WHAT YOU NEED TO DO:
Every line below that contains the word "really" must be copied.

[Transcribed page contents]
[Start of Attachment]

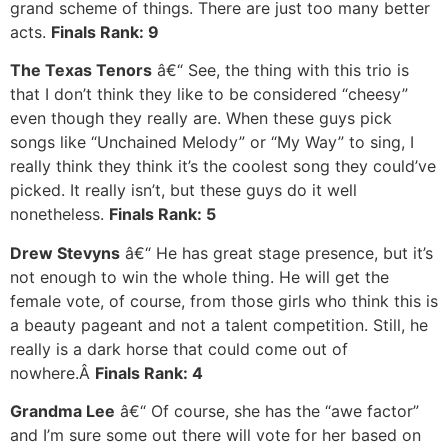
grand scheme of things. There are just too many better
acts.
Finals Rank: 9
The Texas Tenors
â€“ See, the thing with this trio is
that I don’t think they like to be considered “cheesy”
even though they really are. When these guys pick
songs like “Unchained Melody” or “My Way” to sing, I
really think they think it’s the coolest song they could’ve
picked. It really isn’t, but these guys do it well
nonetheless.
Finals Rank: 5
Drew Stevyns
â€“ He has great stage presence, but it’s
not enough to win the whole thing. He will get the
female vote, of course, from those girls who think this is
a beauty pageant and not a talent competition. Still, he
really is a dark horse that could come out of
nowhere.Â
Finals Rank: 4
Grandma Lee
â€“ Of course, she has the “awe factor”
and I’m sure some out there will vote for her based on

[End of Attachment]
[Start of Attachment]

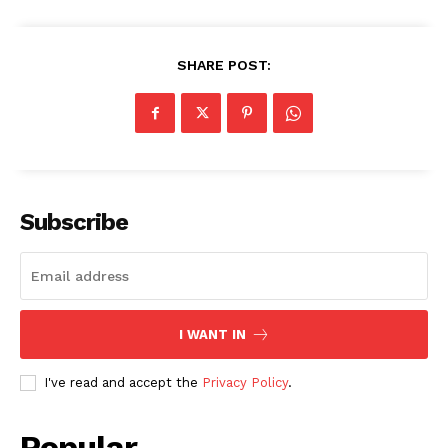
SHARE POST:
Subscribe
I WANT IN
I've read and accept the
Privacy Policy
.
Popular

[End of Attachment]

THE ANSWER:
even though they really are. When these guys pick
really think they think it’s the coolest song they could’ve
picked. It really isn’t, but these guys do it well
really is a dark horse that could come out of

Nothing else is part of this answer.